Running wires from an arduino to a ROV?

Hi all, this is my first post here. I have a quick question for you guys:

I am currently building an underwater Remotely Operated Vehicle(ROV), and I have to interface several sensors in the ROV to a control station on the surface. I have a tether going from the ROV to the control station to carry signal data over an ethernet cable. I was going to interface the sensors to the arduino, and output the values on an LCD display.

My question is, would it be more practical to put the arduino in the ROV itself and run the wires for the LCD screen and the joystick controls up through the tether? Or should I put the arduino on the surface and run wires down to the sensors?

I am concerned about signal loss over the tether, as it is going to be around 100-150 feet long, and skinny wires. What do you think? Any input would be greatly appreciated. Let me know if you need more information.

Thanks in advance,

Chris M

It is probably best to put the arduino as close to the sensors as possible and then run a long serial link over UTP from the arduino to your base station, some serial interfaces like RS-422 can transmit at up to 100kbps at 4000 ft.

You could also use the ethernet shield and run ethernet over UTP back to your base station which would be faster but would be limited to 100m or 328ft.

You can also use USB but that is limited to 5m or 16ft per segment but you can get around that by using six 5m/16ft cables and 5 USB hubs to extend it to 30m ( max ) or 98ft.

:slight_smile:

Thank you for your prompt reply, gnu_linux. I think what you said will work, but in the meantime I just had another idea.

What if i had an arduino in the ROV and a second one in the base station?
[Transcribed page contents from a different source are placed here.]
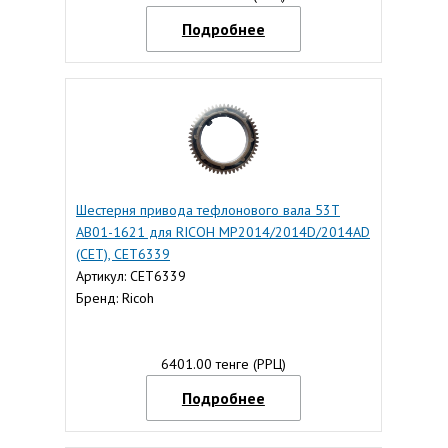
Подробнее
Шестерня привода тефлонового вала 53T
AB01-1621 для RICOH MP2014/2014D/2014AD
(CET), CET6339
Артикул: CET6339
Бренд: Ricoh
6401.00 тенге (РРЦ)
Подробнее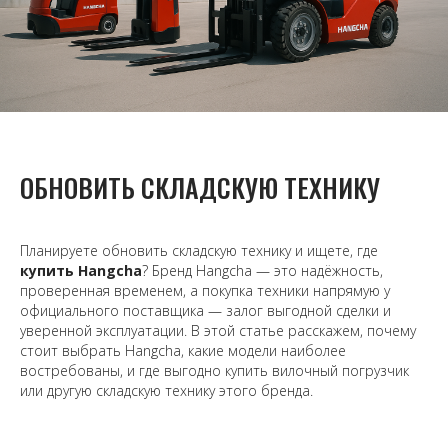
ОБНОВИТЬ СКЛАДСКУЮ ТЕХНИКУ
Планируете обновить складскую технику и ищете, где
купить Hangcha
? Бренд Hangcha — это надёжность,
проверенная временем, а покупка техники напрямую у
официального поставщика — залог выгодной сделки и
уверенной эксплуатации. В этой статье расскажем, почему
стоит выбрать Hangcha, какие модели наиболее
востребованы, и где выгодно купить вилочный погрузчик
или другую складскую технику этого бренда.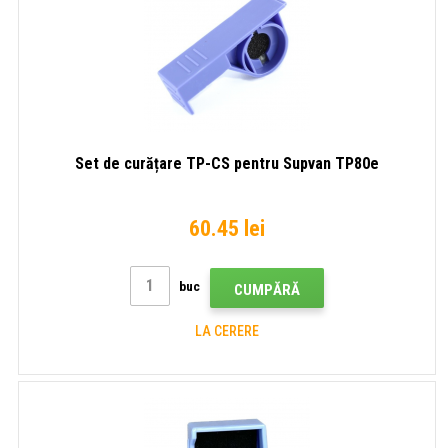
Set de curățare TP-CS pentru Supvan TP80e
60.45 lei
buc
CUMPĂRĂ
LA CERERE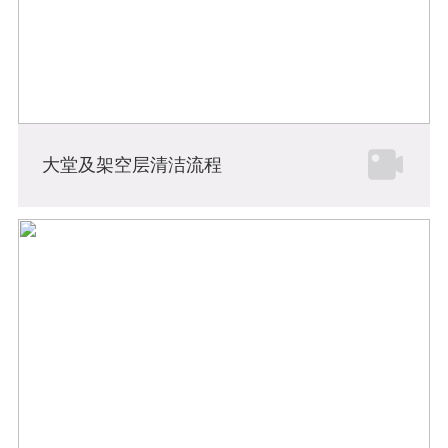
大堂及架空层清洁流程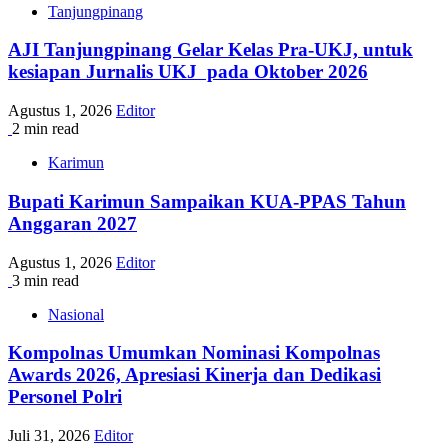
Tanjungpinang
AJI Tanjungpinang Gelar Kelas Pra-UKJ, untuk
kesiapan Jurnalis UKJ pada Oktober 2026
Agustus 1, 2026
Editor
2 min read
Karimun
Bupati Karimun Sampaikan KUA-PPAS Tahun
Anggaran 2027
Agustus 1, 2026
Editor
3 min read
Nasional
Kompolnas Umumkan Nominasi Kompolnas
Awards 2026, Apresiasi Kinerja dan Dedikasi
Personel Polri
Juli 31, 2026
Editor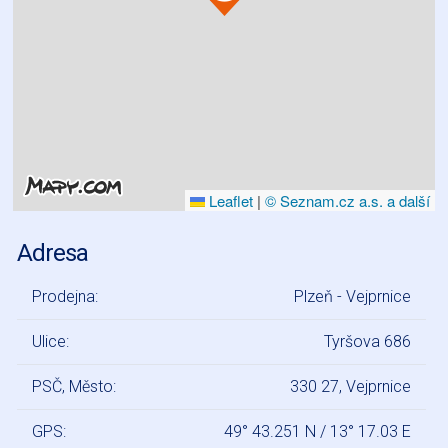
Leaflet
|
© Seznam.cz a.s. a další
Adresa
Prodejna:
Plzeň - Vejprnice
Ulice:
Tyršova 686
PSČ, Město:
330 27, Vejprnice
GPS:
49° 43.251 N / 13° 17.03 E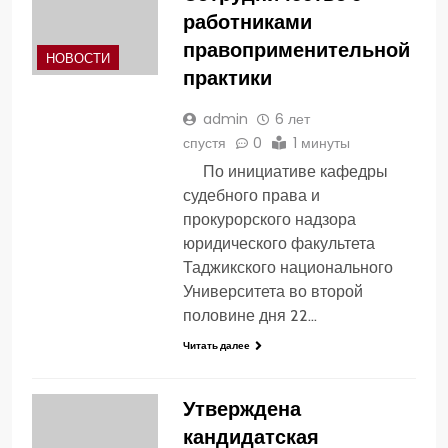
работниками
правоприменительной
НОВОСТИ
практики
admin
6 лет
спустя
0
1 минуты
По инициативе кафедры
судебного права и
прокурорского надзора
юридического факультета
Таджикского национального
Университета во второй
половине дня 22…
Читать далее
Утверждена
кандидатская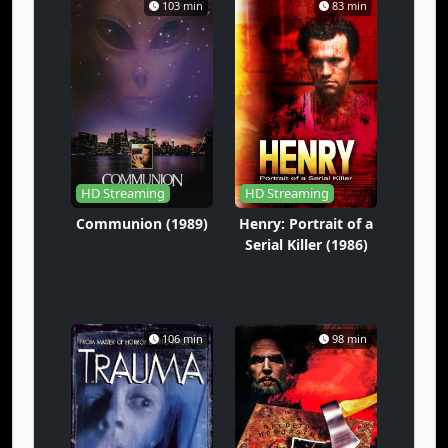
103 min
83 min
HD Streaming
HD Streaming
Communion (1989)
Henry: Portrait of a
Serial Killer (1986)
106 min
98 min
Would I be able to successfully run a serial connection between the first one and the second one? Then I would have more versatility in my final design.

Does this seem right to you? Let me know what you think.

Thanks,

Chris M

Yes you should be able to do that using any serial connection type supported by arduino

Like Serial, SPI, I2C, etc.

http://www.arduino.cc/playground/Main/InterfacingWithHardware#Communication

:slight_smile:

I think the idea of using two Arduinos is a good one! I used to work on sonar systems, and we had a 500m tow-cable with optical fibres for communications and copper wires for power. It was wound onto a winch with optical slip-rings, if you can imagine such a gadget! We had seven transputers (parallel processor chips) in the "wet" end, and five more in the "dry" end, connected up to a Sun workstation for control and data storage.

Anyway, don't forget that there will be a voltage drop over the power supply lines in the cable, so you'll need to regulate power internally at the ROV end of the cable.